The Lancet's recently published Study of Diabetic Nephropathy with Atrasentan (SONAR) randomized 2,648 patients. Researchers found that treatment with an endothelin A receptor antagonist, atrasentan, reduced the risk of adverse kidney outcome (composite of doubling of serum creatinine, end-stage kidney disease or death from kidney failure) by 35% (hazard ratio 0·65 [95% CI 0·49–0·88]) in patients with pre-existing type 2 diabetes and kidney disease. The accompanying editorial in the Lancet noted that “along with newer glucose-lowering drugs (sodium glucose co-transporter-2 inhibitors…), atrasentan is poised to join the selection of drugs for treatment of patients with diabetes and chronic kidney disease”. Dr. Kohan, an expert on endothelin biology, provided crucial background rationale from preclinical data, as well as guidance on study design, safety considerations and biologic interpretation of the data, and was a member of the Steering Committee of this trial.
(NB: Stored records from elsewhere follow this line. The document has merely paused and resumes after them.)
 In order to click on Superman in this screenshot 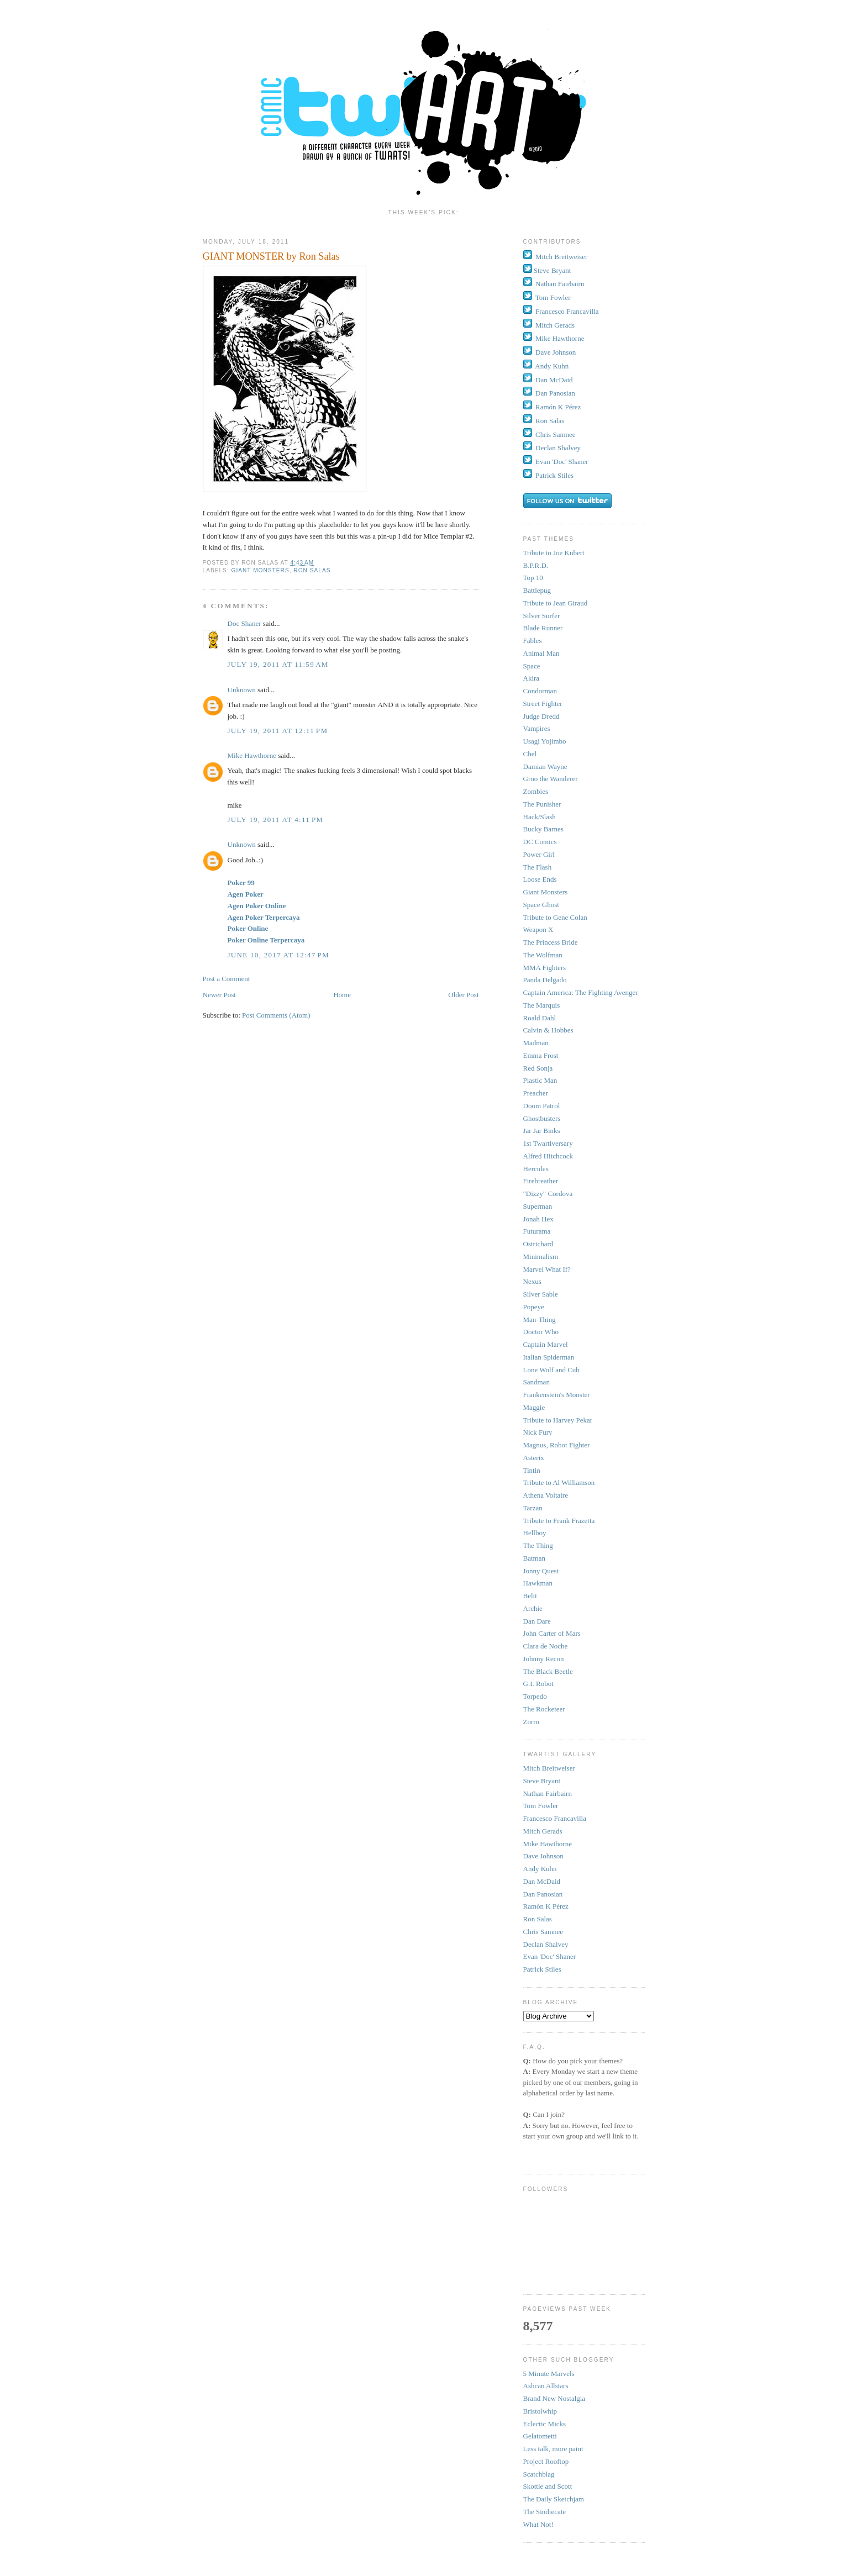, I will do `click(538, 1206)`.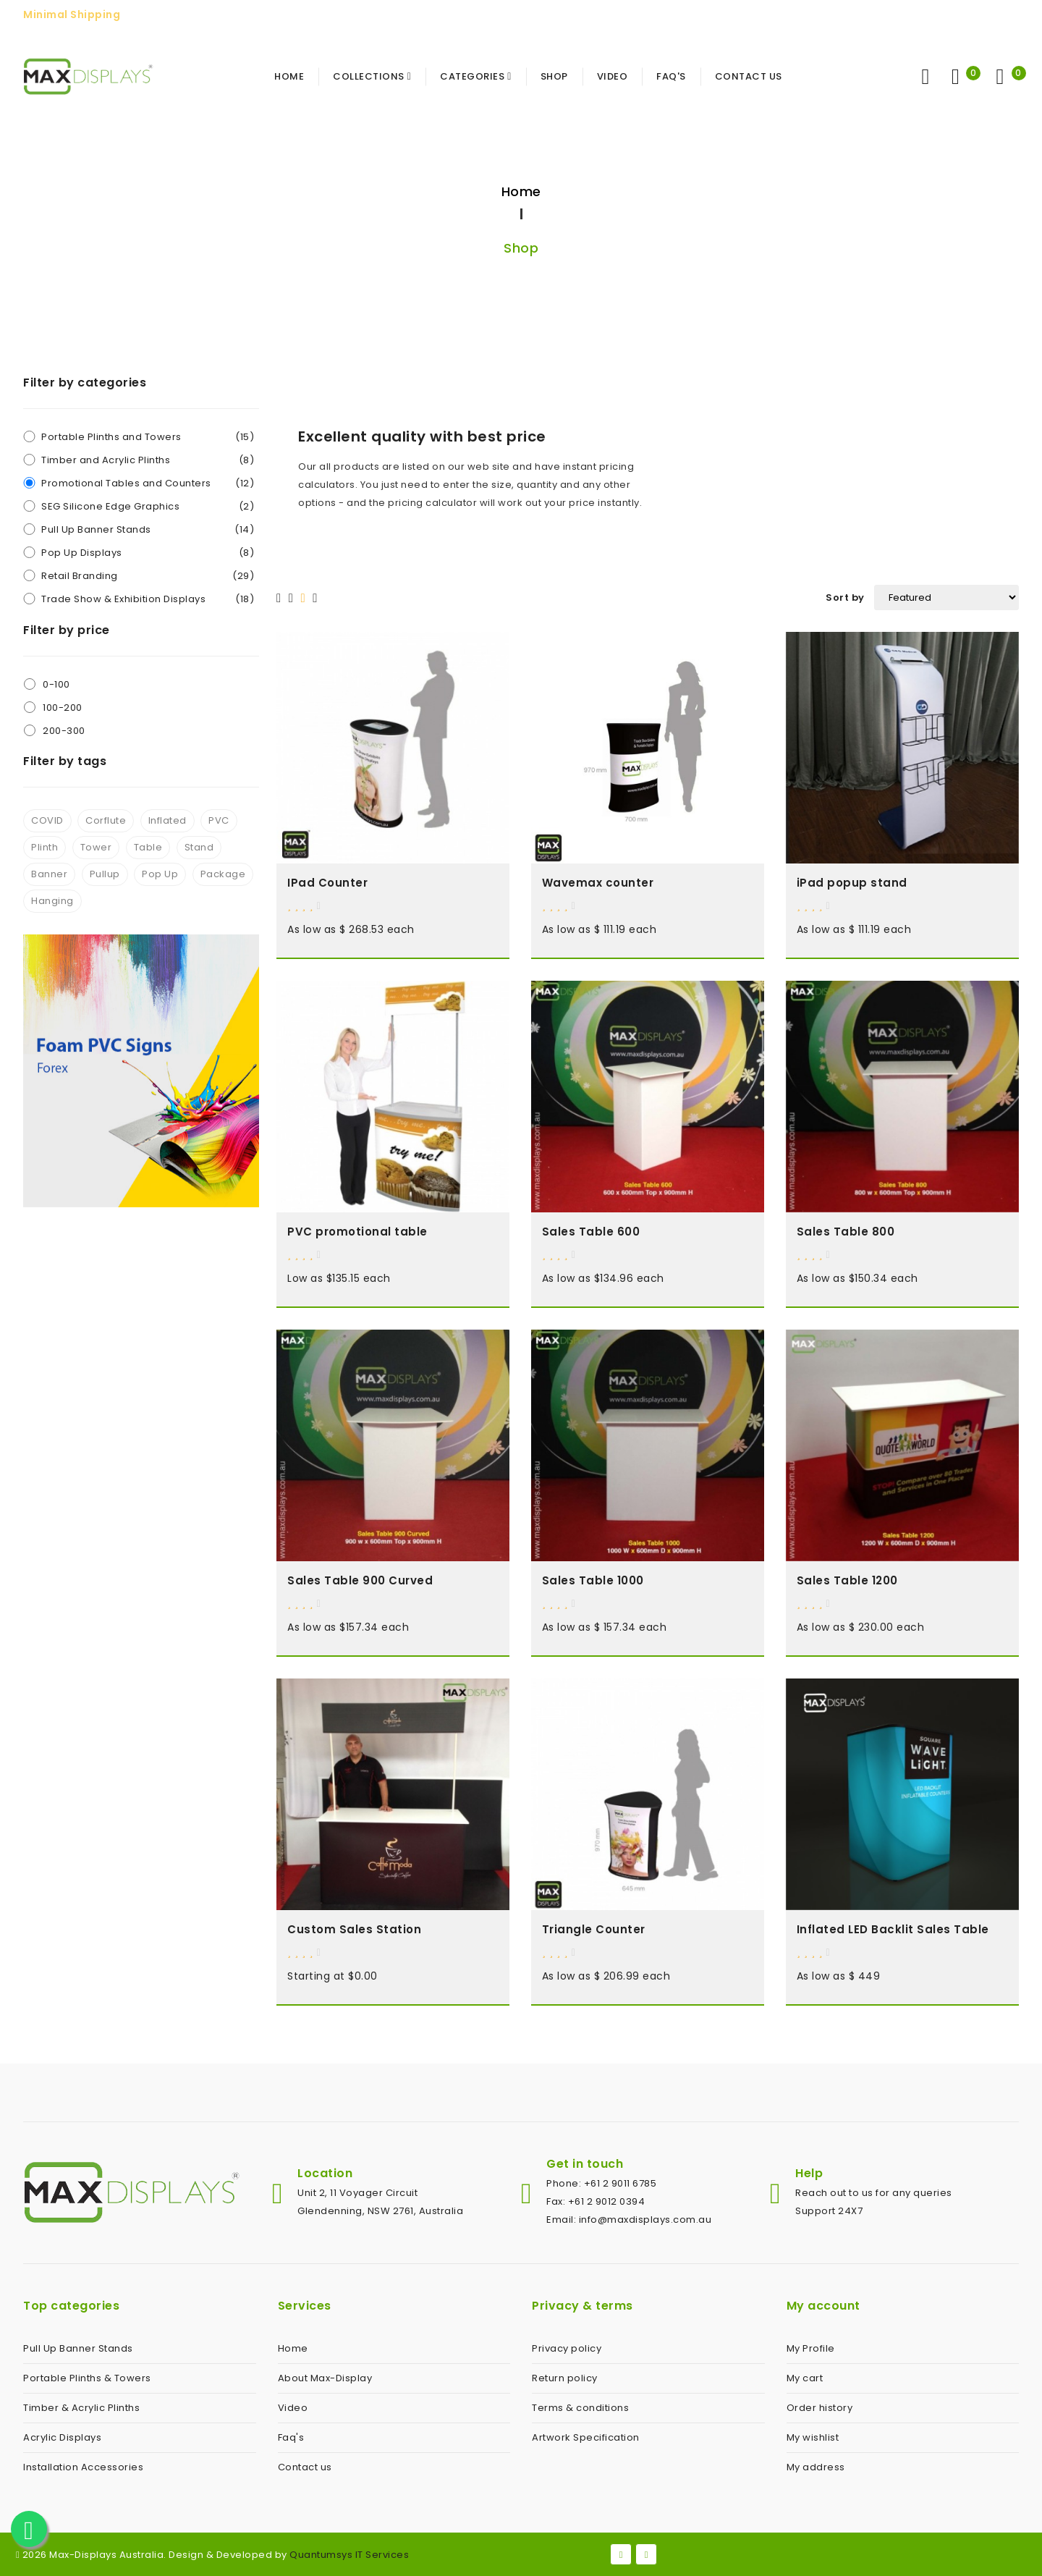 This screenshot has height=2576, width=1042. Describe the element at coordinates (167, 820) in the screenshot. I see `Inflated` at that location.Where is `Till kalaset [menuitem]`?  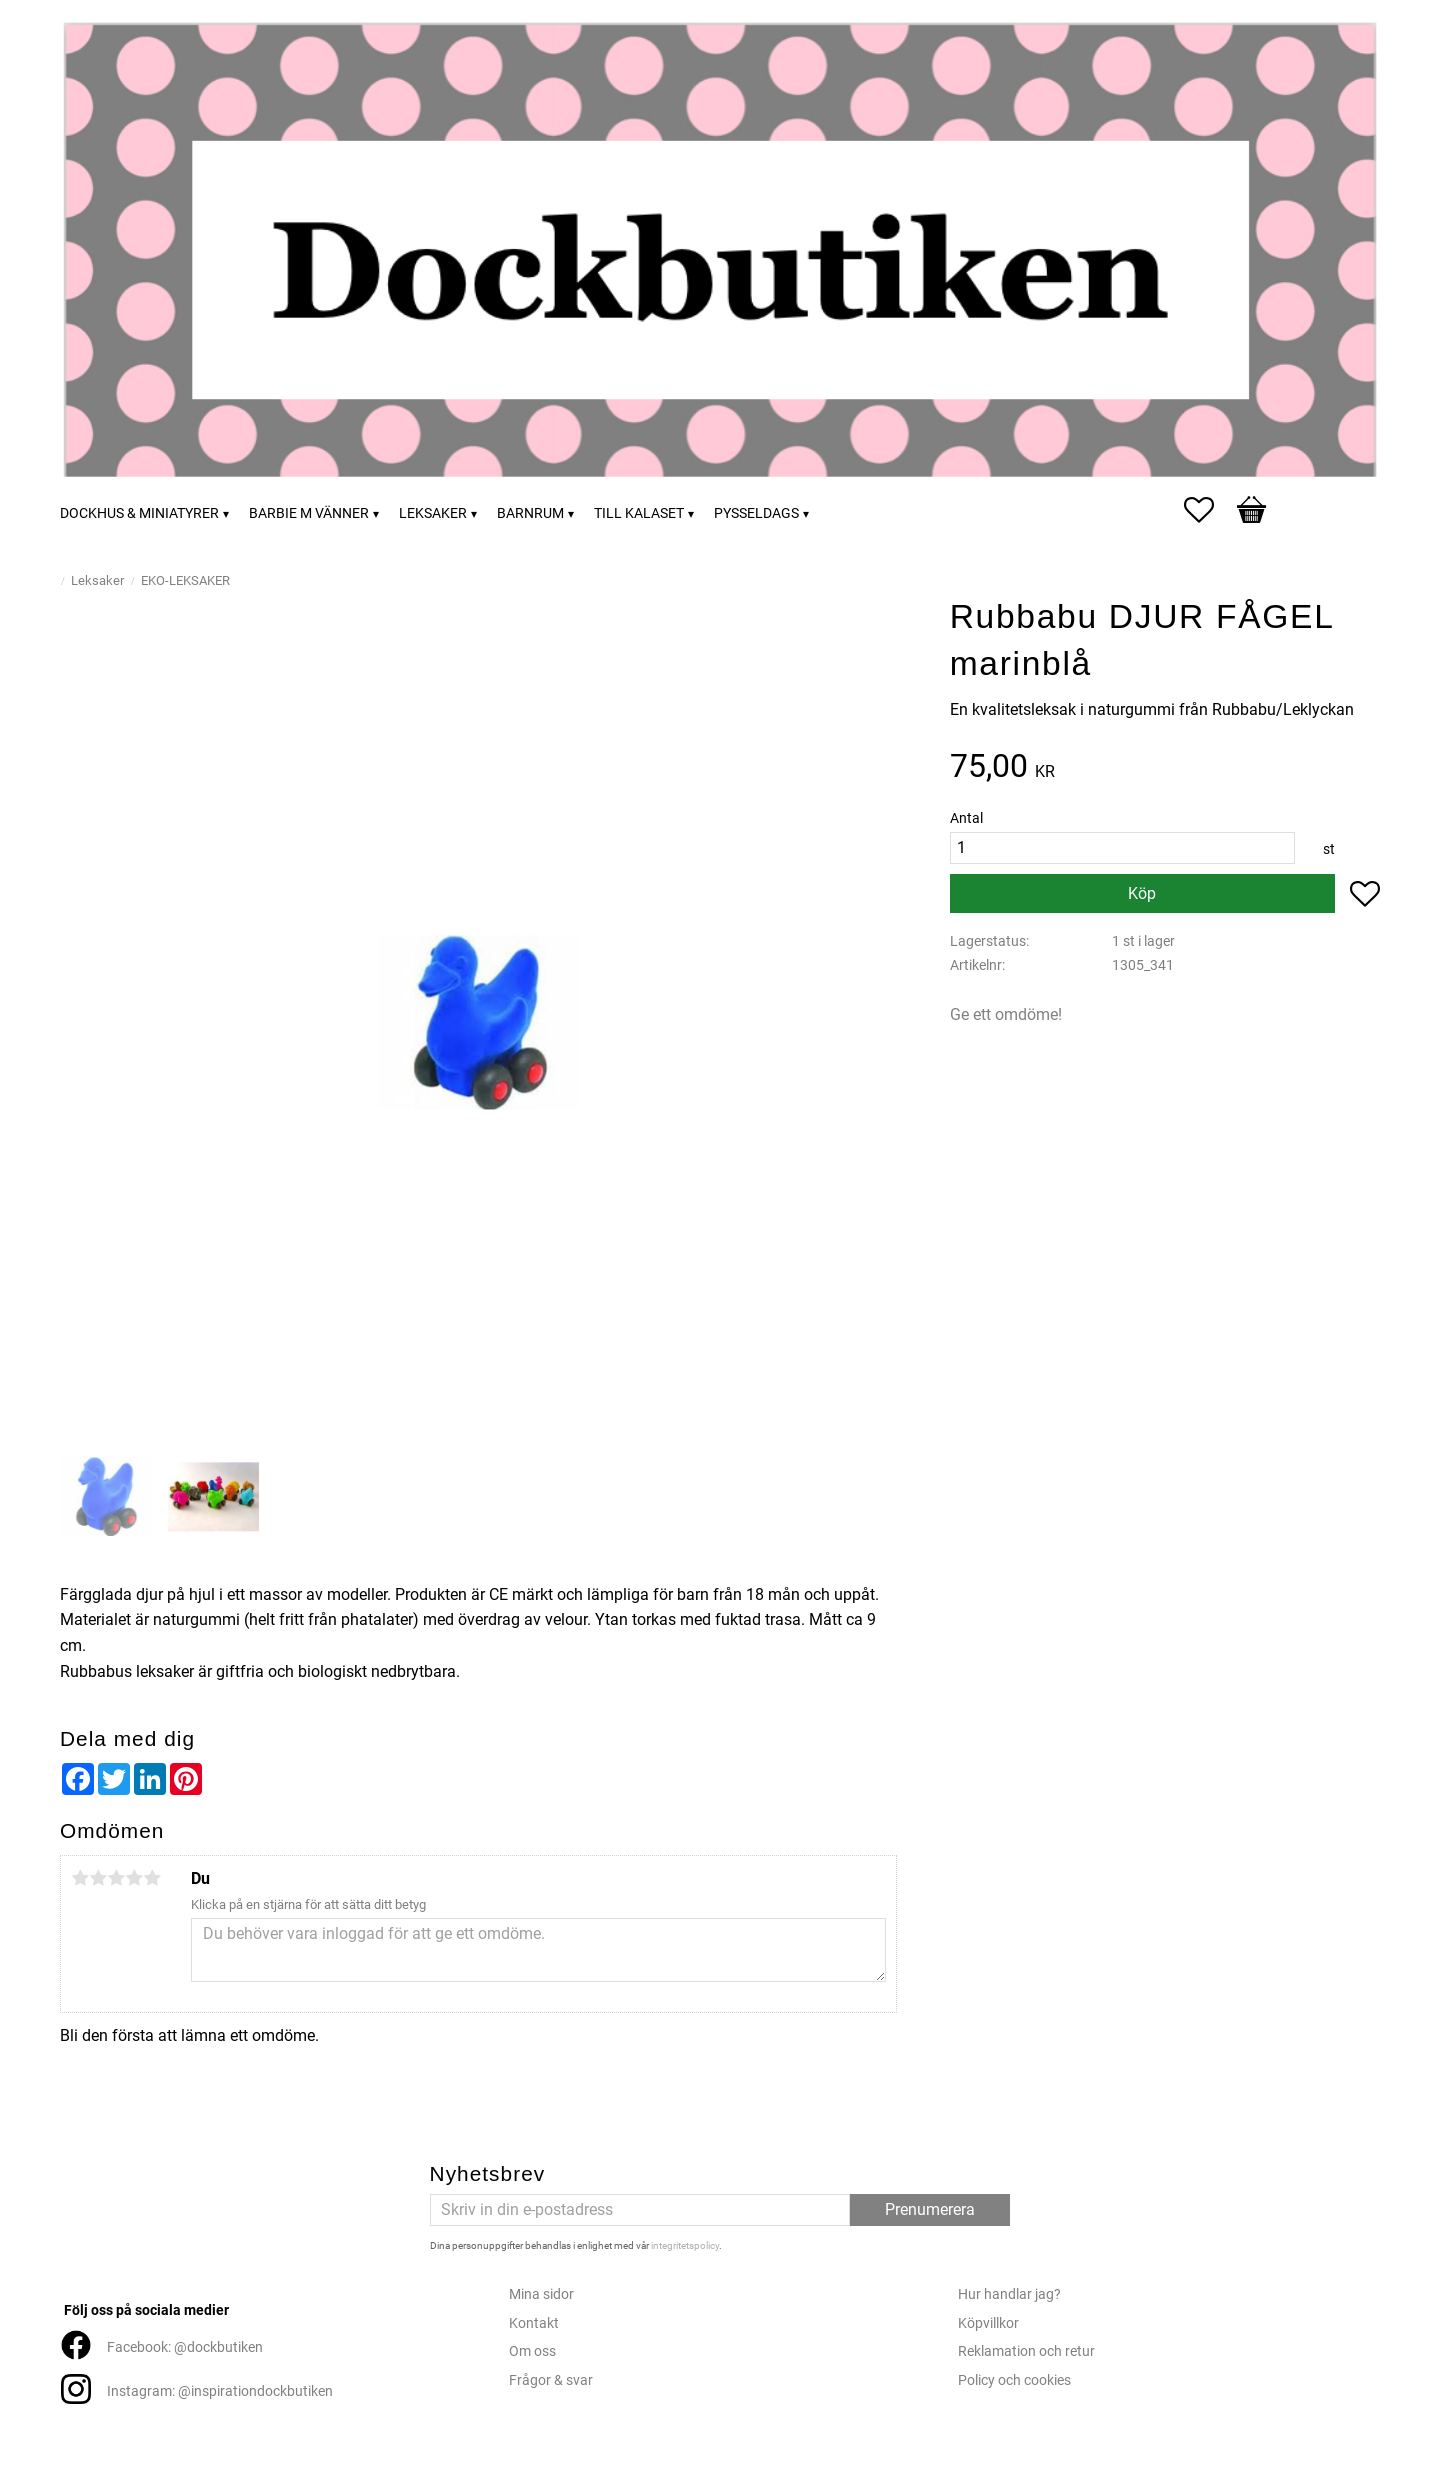 Till kalaset [menuitem] is located at coordinates (639, 513). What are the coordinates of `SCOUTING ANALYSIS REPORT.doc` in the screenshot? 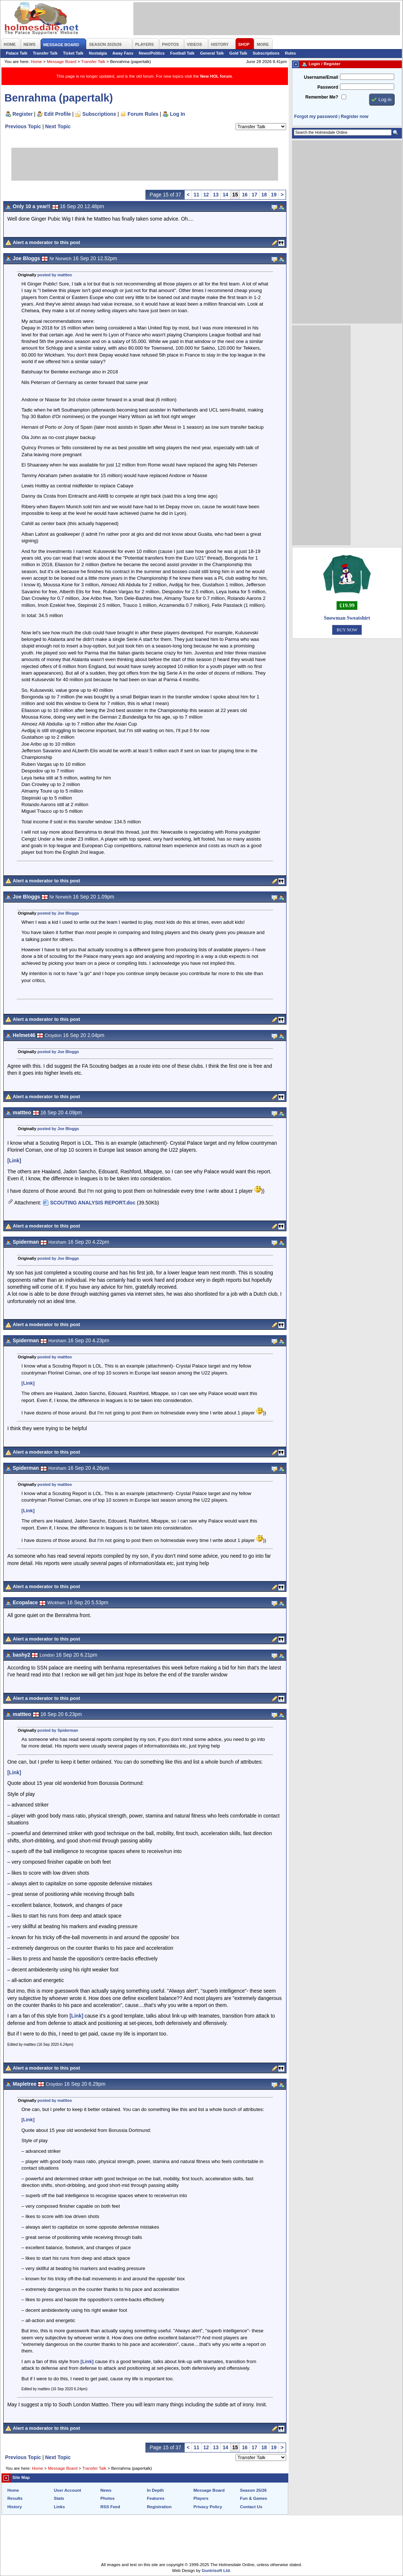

Published in the New England Journal of Medicine, Evaluation of the Effects of Canagliflozin on Renal and Cardiovascular Outcomes in Participants With Diabetic Nephropathy (CREDENCE), randomized 4,401 patients and showed that treatment with the sodium glucose cotransporter inhibitor, canagliflozin, reduced the risk of adverse kidney or cardiac outcomes (composite of doubling of serum creatinine, end-stage kidney disease or death from kidney or cardiovascular causes) by 30% (hazard ratio 0.70 [95% CI 0.59-0.82]) in patients with pre-existing type 2 diabetes and kidney disease. The accompanying editorial stated that the importance of CREDENCE “cannot be overstated” and that “such data are certain to be welcomed by patients with diabetes and chronic kidney disease and by the clinicians who treat them”. Dr. Greene helped with the study design and analysis plan, and was a member of the Steering Committee for this seminal trial.
Together, these two studies represent the first breakthroughs in more than 20 years in strategies to slow chronic kidney disease progression in diabetic patients.